Michael Faraday was born in 1791 in Newington Butts, south London, the son of a blacksmith who was frequently too ill to work. The family was often hungry. His education consisted of learning to read, write, and do basic arithmetic at a church Sunday school, and that was where it ended. At the age of 13 he was running errands for a bookbinder and bookseller. At 14 he was apprenticed to the man, George Riebau of Blandford Street, Marylebone, for a seven-year term. Unlike every other apprentice in that shop, Faraday read every book that came in to be bound.
He read the entry on electricity in the third edition of the Encyclopaedia Britannica and was so captivated that he built himself a crude electrostatic generator out of old bottles and lumber. He read Jane Marcet’s Conversations on Chemistry and began conducting his own chemical experiments. He joined the City Philosophical Society in 1810, a group of young working men who met weekly to hear lectures on science and discuss what they had learned. He was educating himself in the only way available to him, from the inside of a trade he had no intention of staying in.
In 1812, a customer at the bookshop gave the 20-year-old Faraday four tickets to attend lectures at the Royal Institution by Sir Humphry Davy, then the most celebrated chemist in Britain. Faraday attended every one, taking meticulous notes in the careful hand of a man who had taught himself to write properly. He bound those notes into a beautiful 300-page volume and sent them to Davy with a letter asking for any position in science, however small. Davy wrote back kindly but said there was nothing available.
Then, a few months later, Davy’s laboratory assistant was dismissed after getting into a fight. Davy remembered the eager young bookbinder. In March 1813, Faraday was hired as a laboratory assistant at the Royal Institution at 25 shillings a week, two rooms in the attic, and the use of the laboratory. It was, in the judgment of history, one of the most consequential hiring decisions ever made.
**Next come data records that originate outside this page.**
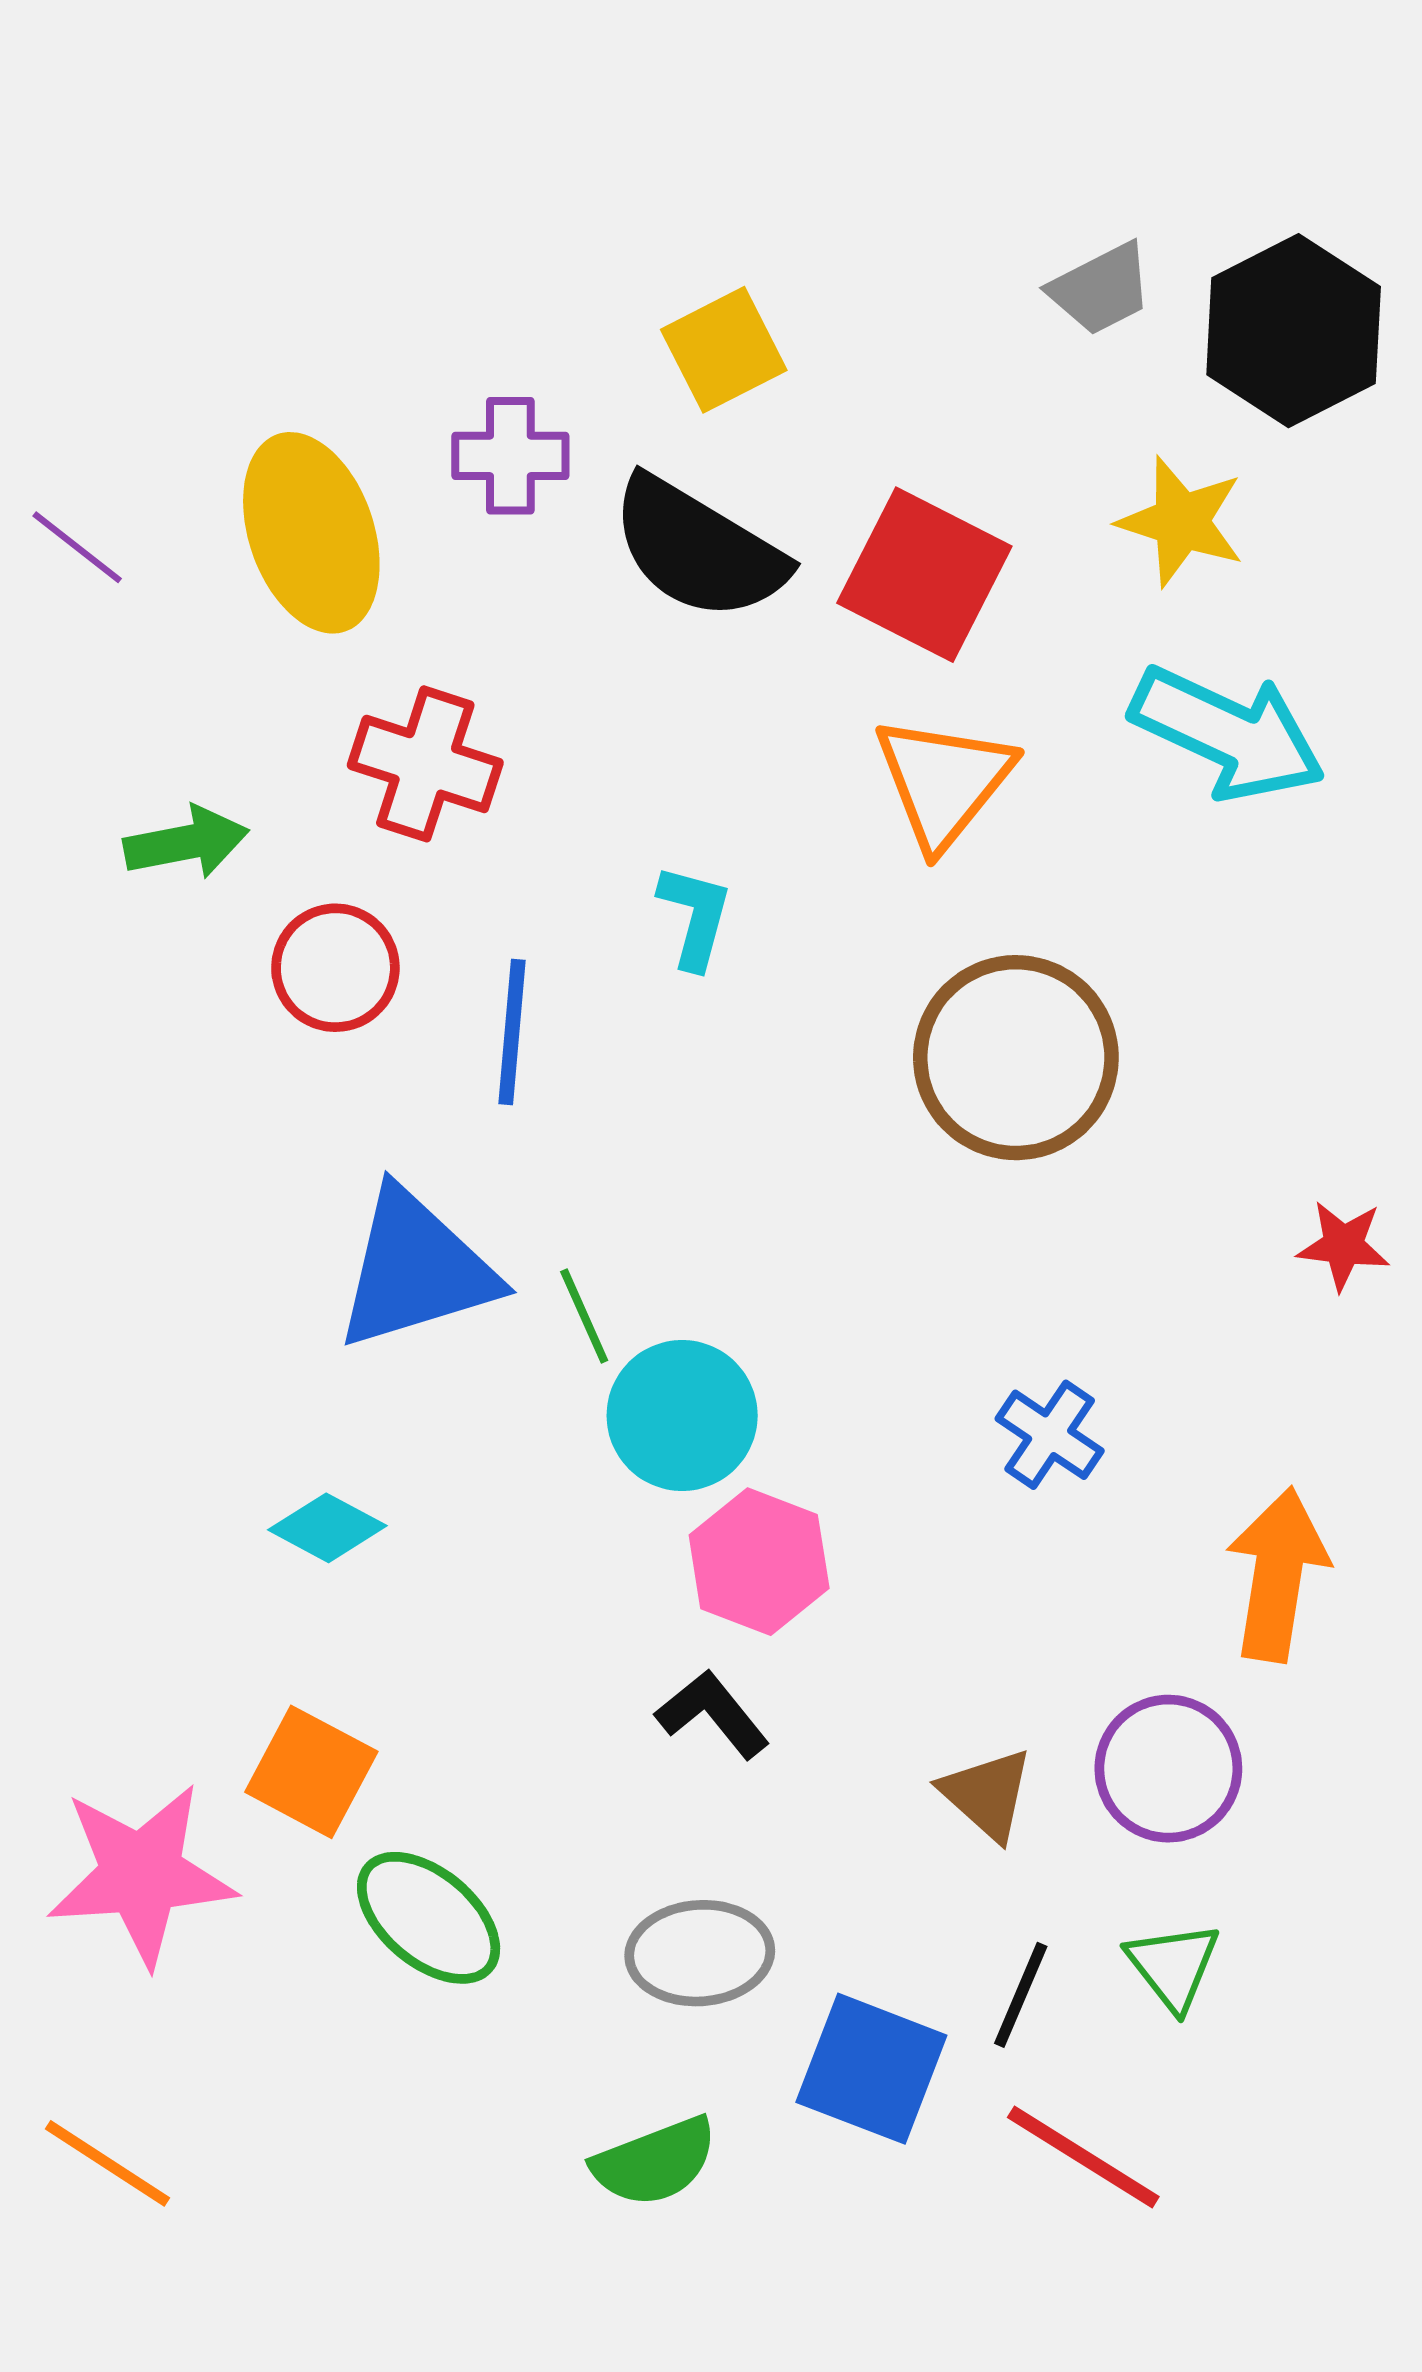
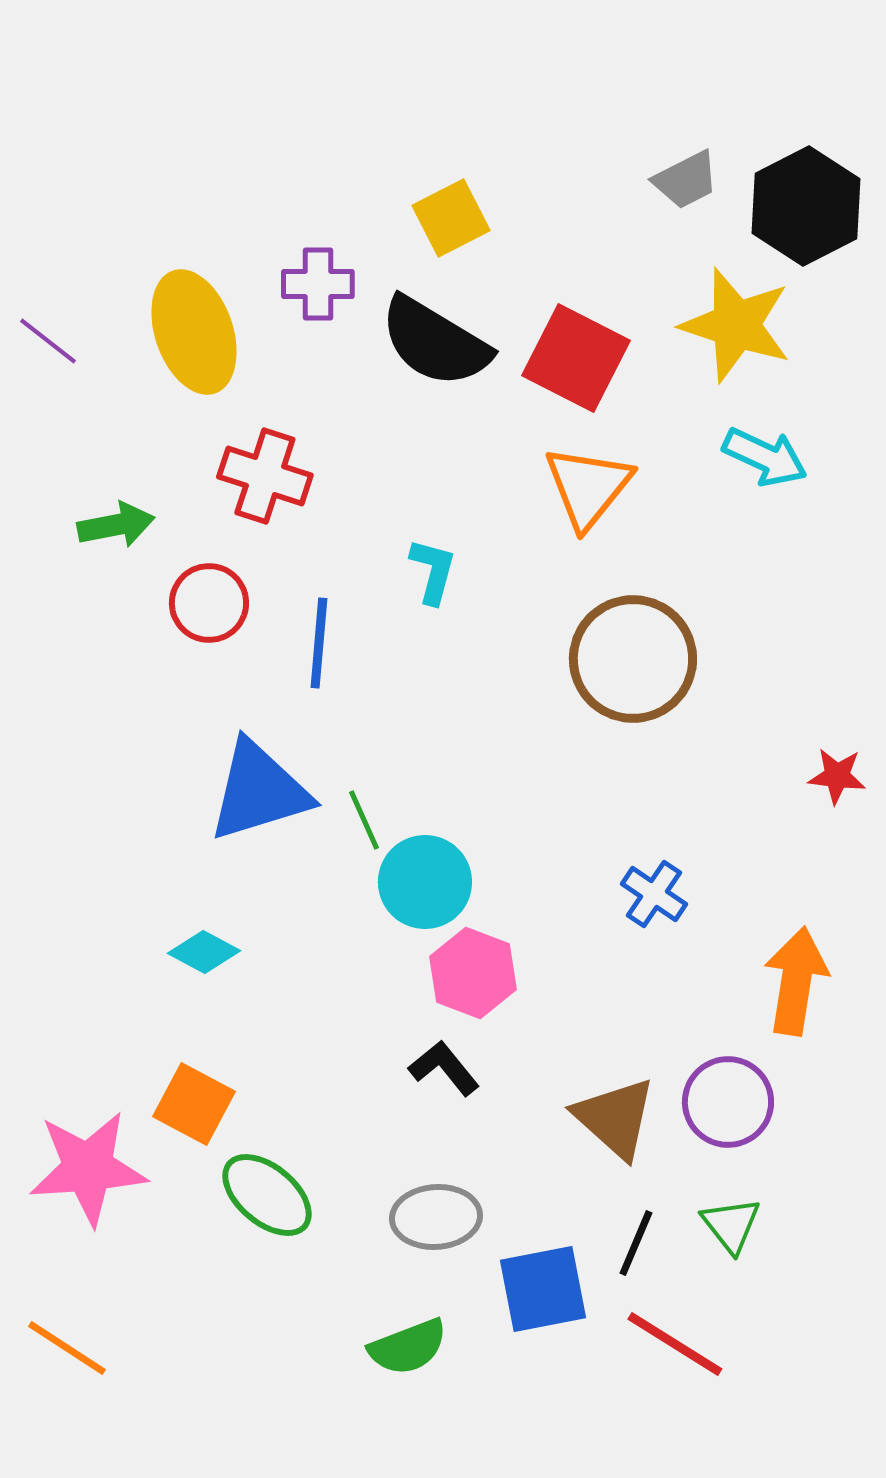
yellow star: (1181, 522) -> (736, 325), size x1.4
cyan arrow: (1228, 733) -> (765, 457), size x0.7
brown triangle: (987, 1794) -> (615, 1118), size x1.4
blue square: (871, 2069) -> (543, 1289), turned -32

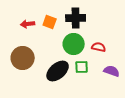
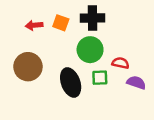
red semicircle: (99, 47) -> (120, 63), moved
black ellipse: (58, 71) -> (71, 82), turned -70

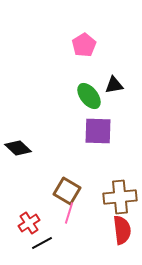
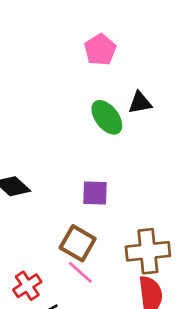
purple square: (98, 131) -> (95, 193), moved, size x0.7
pink line: (69, 213) -> (80, 272), turned -65

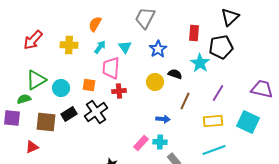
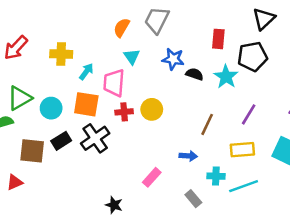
orange semicircle: (95, 24) -> (122, 28), moved
cyan arrow: (100, 47) -> (86, 72), moved
blue star: (158, 49) -> (173, 59), turned -30
black semicircle: (175, 74) -> (195, 74), moved
yellow circle: (155, 82) -> (152, 109), moved
orange square: (89, 85) -> (86, 104), size x1.5
blue arrow: (163, 119) -> (188, 156), moved
cyan cross: (160, 142) -> (216, 176), moved

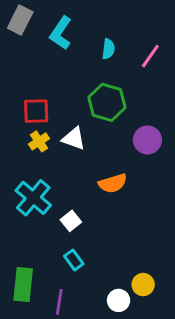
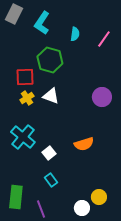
green hexagon: (107, 102) -> (50, 60), moved
orange semicircle: (113, 183) -> (84, 144), moved
purple line: (59, 302) -> (41, 209), turned -30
Within a year, Davy took Faraday on an 18-month tour of Europe, where he met many of the leading scientists of the age. Back in London, Faraday began his own research. In 1821 he invented the electric motor, demonstrating that electrical current could produce continuous mechanical motion, a concept nobody had achieved before. By 1831 he had made the discovery that would change the world: electromagnetic induction. By passing a magnet through a coil of wire, he generated an electric current. This was the first electrical generator, the foundational principle behind every power station ever built.
He went on to discover the laws of electrolysis, coined the terms electrode, anode, cathode, and ion, discovered benzene, invented the Faraday cage that today lines microwave ovens and MRI scanners, and demonstrated the first known connection between light and magnetism. He had no formal education. He could not write mathematics. He worked entirely through experiment and physical intuition, visualising invisible lines of magnetic force moving through space in ways that mathematical physicists initially dismissed as mystical, and that James Clerk Maxwell later showed to be perfectly correct.
When Faraday was eventually appointed Professor of Chemistry at the Royal Institution, he was offered a knighthood. He turned it down, citing his religious beliefs. Albert Einstein kept a portrait of Faraday on his study wall alongside Isaac Newton and James Clerk Maxwell. Physicist Ernest Rutherford said there was no honour too great to pay to his memory. The man who had spent his teenage years sewing pages together had, without a university, without a degree, and without the language of advanced mathematics, built the intellectual foundations of the electrical age. Every time you switch on a light, start a car engine, or charge a phone, you are using something that traces directly back to a self-educated blacksmith’s son from south London who read every book that passed through his hands.